早起きしたのは、ロディの朝の仕込みに参加するためだ。リアンが「クリームがいっぱいのケーキ」をご所望とのことで、今回のケーキはショートケーキに決まった。そうしたケーキは作ってから時間を置いた方が美味しいそうで、早朝に作り、夜までじっくり寝かせるのだという。

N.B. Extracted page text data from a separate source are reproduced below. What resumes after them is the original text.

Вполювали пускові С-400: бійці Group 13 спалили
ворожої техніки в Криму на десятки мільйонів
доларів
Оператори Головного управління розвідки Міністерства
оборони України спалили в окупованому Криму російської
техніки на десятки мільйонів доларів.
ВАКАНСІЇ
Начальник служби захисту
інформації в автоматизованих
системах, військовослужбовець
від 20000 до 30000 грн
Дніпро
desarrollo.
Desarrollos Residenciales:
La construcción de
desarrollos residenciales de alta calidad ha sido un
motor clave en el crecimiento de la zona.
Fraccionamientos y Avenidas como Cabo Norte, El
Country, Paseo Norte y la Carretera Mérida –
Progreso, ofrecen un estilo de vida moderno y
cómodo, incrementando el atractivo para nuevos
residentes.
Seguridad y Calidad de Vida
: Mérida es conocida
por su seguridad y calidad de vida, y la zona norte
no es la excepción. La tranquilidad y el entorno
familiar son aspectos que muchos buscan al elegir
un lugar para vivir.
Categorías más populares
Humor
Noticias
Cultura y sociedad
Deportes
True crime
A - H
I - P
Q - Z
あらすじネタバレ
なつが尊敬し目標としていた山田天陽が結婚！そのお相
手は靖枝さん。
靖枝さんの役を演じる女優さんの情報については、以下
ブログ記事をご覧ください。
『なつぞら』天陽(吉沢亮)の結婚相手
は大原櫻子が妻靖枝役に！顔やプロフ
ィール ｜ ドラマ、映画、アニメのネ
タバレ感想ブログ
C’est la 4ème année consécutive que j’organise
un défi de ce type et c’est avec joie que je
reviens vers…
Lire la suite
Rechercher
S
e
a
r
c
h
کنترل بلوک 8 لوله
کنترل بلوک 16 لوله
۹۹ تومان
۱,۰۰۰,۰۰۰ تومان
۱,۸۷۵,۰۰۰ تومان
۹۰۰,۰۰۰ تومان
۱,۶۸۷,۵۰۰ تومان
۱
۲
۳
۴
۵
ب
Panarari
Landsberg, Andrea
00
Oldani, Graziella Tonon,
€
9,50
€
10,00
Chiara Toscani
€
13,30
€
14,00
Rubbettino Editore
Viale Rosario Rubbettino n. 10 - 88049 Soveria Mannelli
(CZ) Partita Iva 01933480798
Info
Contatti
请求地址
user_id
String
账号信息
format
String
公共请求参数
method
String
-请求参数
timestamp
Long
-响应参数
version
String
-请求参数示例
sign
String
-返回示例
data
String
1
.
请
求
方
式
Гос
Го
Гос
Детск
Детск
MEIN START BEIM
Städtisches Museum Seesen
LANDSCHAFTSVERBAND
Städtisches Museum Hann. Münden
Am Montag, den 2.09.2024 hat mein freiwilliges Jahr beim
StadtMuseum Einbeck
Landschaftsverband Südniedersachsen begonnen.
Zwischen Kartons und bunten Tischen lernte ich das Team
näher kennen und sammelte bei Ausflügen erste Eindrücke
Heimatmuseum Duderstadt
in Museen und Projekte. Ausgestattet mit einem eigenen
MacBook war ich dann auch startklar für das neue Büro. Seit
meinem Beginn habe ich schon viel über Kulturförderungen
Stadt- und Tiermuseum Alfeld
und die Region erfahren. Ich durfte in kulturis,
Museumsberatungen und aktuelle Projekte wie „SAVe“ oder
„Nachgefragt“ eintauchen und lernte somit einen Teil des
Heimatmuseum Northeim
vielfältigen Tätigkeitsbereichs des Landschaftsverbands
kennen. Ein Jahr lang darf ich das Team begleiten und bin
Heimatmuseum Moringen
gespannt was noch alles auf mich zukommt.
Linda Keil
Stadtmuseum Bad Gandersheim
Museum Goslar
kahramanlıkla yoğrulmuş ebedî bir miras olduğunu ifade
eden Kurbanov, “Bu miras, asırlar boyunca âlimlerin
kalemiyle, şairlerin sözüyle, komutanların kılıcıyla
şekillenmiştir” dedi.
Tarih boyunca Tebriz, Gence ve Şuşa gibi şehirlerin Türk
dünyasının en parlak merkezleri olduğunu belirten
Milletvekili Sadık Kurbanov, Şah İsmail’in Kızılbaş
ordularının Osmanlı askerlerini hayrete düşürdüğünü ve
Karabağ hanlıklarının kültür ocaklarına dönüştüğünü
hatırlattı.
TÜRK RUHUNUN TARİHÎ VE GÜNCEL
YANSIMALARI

「料理人は朝が早いというけど、他にも、朝早くから働いている人がいるのね」
欠伸を抑えながら、厨房へ向かう。早朝の屋敷は使用人も少なく、静かである。普段なら私達は寝ている時間だ。だから知らなかったけれど、朝早い時間にも関わらず、屋敷のあちこちから微かな物音が聞こえる。既に、それぞれの仕事が始まっているらしい。
「おはよう、ロディ」
「おはようございます、お嬢様、リサ。先に始めていましたよ」
厨房には、まだロディしかいない。アンナとハンナの出勤は、もう少し遅いようだ。
キッチンには、既に焼きあがったスポンジがあり、ロディは今まさにそれにクリームを塗っているところだった。私も、ケーキ作りの全ての工程に関われるとは思っていないから、構わない。それよりも、この時間にクリームを塗るところまで行き着いているなんて、ロディはいったい何時から働いているのだろう。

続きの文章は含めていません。